[Data — start]

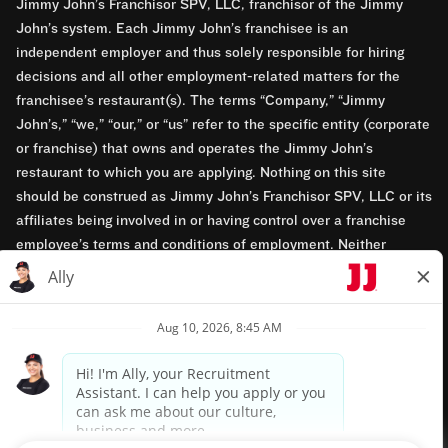
Jimmy John’s Franchisor SPV, LLC, franchisor of the Jimmy
John’s system. Each Jimmy John’s franchisee is an
independent employer and thus solely responsible for hiring
decisions and all other employment-related matters for the
franchisee’s restaurant(s). The terms “Company,” “Jimmy
John’s,” “we,” “our,” or “us” refer to the specific entity (corporate
or franchise) that owns and operates the Jimmy John’s
restaurant to which you are applying. Nothing on this site
should be construed as Jimmy John’s Franchisor SPV, LLC or its
affiliates being involved in or having control over a franchise
employee’s terms and conditions of employment. Neither
Jimmy John’s Franchisor SPV, LLC nor its affiliates have access
to franchisees’ employment records. Any employment-related
questions regarding a franchise restaurant should be directed to
the franchisee. Jimmy John’s and its franchisees are equal
opportunity employers.
Privacy Policy
Terms & Conditions
Accessibility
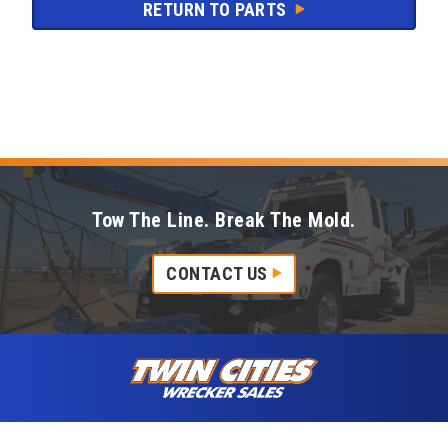
RETURN TO PARTS
Tow The Line. Break The Mold.
CONTACT US
Skip to content
Twin Cities Wrecker Sales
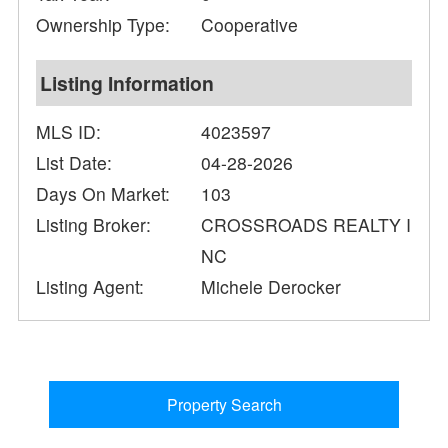
Ownership Type:
Cooperative
Listing Information
MLS ID:
4023597
List Date:
04-28-2026
Days On Market:
103
Listing Broker:
CROSSROADS REALTY I
NC
Listing Agent:
Michele Derocker
Property Search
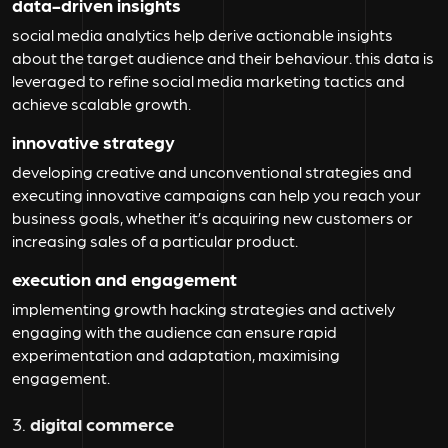
data-driven insights
social media analytics help derive actionable insights
about the target audience and their behaviour. this data is
leveraged to refine social media marketing tactics and
achieve scalable growth.
innovative strategy
developing creative and unconventional strategies and
executing innovative campaigns can help you reach your
business goals, whether it’s acquiring new customers or
increasing sales of a particular product.
execution and engagement
implementing growth hacking strategies and actively
engaging with the audience can ensure rapid
experimentation and adaptation, maximising
engagement.
3.
digital commerce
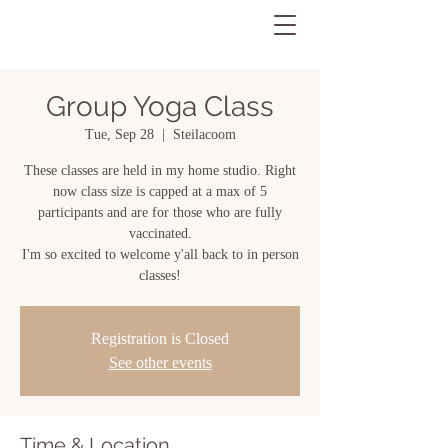
Group Yoga Class
Tue, Sep 28
  |  
Steilacoom
These classes are held in my home studio. Right
now class size is capped at a max of 5
participants and are for those who are fully
vaccinated.
I'm so excited to welcome y'all back to in person
classes!
Registration is Closed
See other events
Time & Location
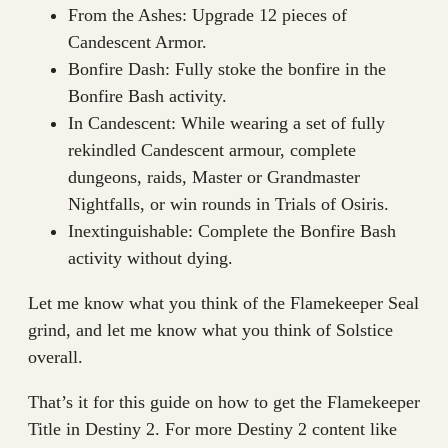
From the Ashes: Upgrade 12 pieces of
Candescent Armor.
Bonfire Dash: Fully stoke the bonfire in the
Bonfire Bash activity.
In Candescent: While wearing a set of fully
rekindled Candescent armour, complete
dungeons, raids, Master or Grandmaster
Nightfalls, or win rounds in Trials of Osiris.
Inextinguishable: Complete the Bonfire Bash
activity without dying.
Let me know what you think of the Flamekeeper Seal
grind, and let me know what you think of Solstice
overall.
That’s it for this guide on how to get the Flamekeeper
Title in Destiny 2. For more Destiny 2 content like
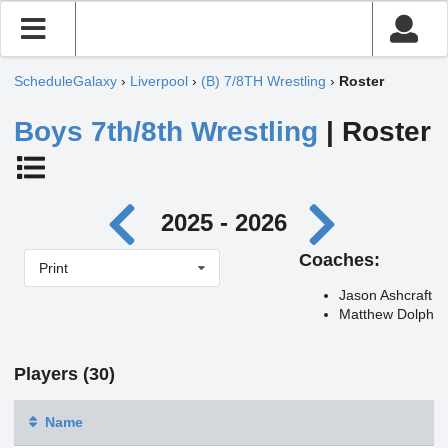
ScheduleGalaxy
›
Liverpool
›
(B) 7/8TH Wrestling
›
Roster
Boys 7th/8th Wrestling
| Roster
2025 - 2026
Coaches:
Print
Jason Ashcraft
Matthew Dolph
Players (30)
Name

[Data — finish]

• _What is being asked_
What is needed is a word-for-word transcription of all the entries, with the pictures dropped.

• _Answer to this task_
Jimmy John’s Franchisor SPV, LLC, franchisor of the Jimmy
John’s system. Each Jimmy John’s franchisee is an
independent employer and thus solely responsible for hiring
decisions and all other employment-related matters for the
franchisee’s restaurant(s). The terms “Company,” “Jimmy
John’s,” “we,” “our,” or “us” refer to the specific entity (corporate
or franchise) that owns and operates the Jimmy John’s
restaurant to which you are applying. Nothing on this site
should be construed as Jimmy John’s Franchisor SPV, LLC or its
affiliates being involved in or having control over a franchise
employee’s terms and conditions of employment. Neither
Jimmy John’s Franchisor SPV, LLC nor its affiliates have access
to franchisees’ employment records. Any employment-related
questions regarding a franchise restaurant should be directed to
the franchisee. Jimmy John’s and its franchisees are equal
opportunity employers.
Privacy Policy
Terms & Conditions
Accessibility
RETURN TO PARTS
Tow The Line. Break The Mold.
CONTACT US
Skip to content
Twin Cities Wrecker Sales
Ownership Type:
Cooperative
Listing Information
MLS ID:
4023597
List Date:
04-28-2026
Days On Market:
103
Listing Broker:
CROSSROADS REALTY I
NC
Listing Agent:
Michele Derocker
Property Search
data-driven insights
social media analytics help derive actionable insights
about the target audience and their behaviour. this data is
leveraged to refine social media marketing tactics and
achieve scalable growth.
innovative strategy
developing creative and unconventional strategies and
executing innovative campaigns can help you reach your
business goals, whether it’s acquiring new customers or
increasing sales of a particular product.
execution and engagement
implementing growth hacking strategies and actively
engaging with the audience can ensure rapid
experimentation and adaptation, maximising
engagement.
3.
digital commerce
Group Yoga Class
Tue, Sep 28
  |  
Steilacoom
These classes are held in my home studio. Right
now class size is capped at a max of 5
participants and are for those who are fully
vaccinated.
I'm so excited to welcome y'all back to in person
classes!
Registration is Closed
See other events
Time & Location
From the Ashes: Upgrade 12 pieces of
Candescent Armor.
Bonfire Dash: Fully stoke the bonfire in the
Bonfire Bash activity.
In Candescent: While wearing a set of fully
rekindled Candescent armour, complete
dungeons, raids, Master or Grandmaster
Nightfalls, or win rounds in Trials of Osiris.
Inextinguishable: Complete the Bonfire Bash
activity without dying.
Let me know what you think of the Flamekeeper Seal
grind, and let me know what you think of Solstice
overall.
That’s it for this guide on how to get the Flamekeeper
Title in Destiny 2. For more Destiny 2 content like
ScheduleGalaxy
›
Liverpool
›
(B) 7/8TH Wrestling
›
Roster
Boys 7th/8th Wrestling
| Roster
2025 - 2026
Coaches:
Print
Jason Ashcraft
Matthew Dolph
Players (30)
Name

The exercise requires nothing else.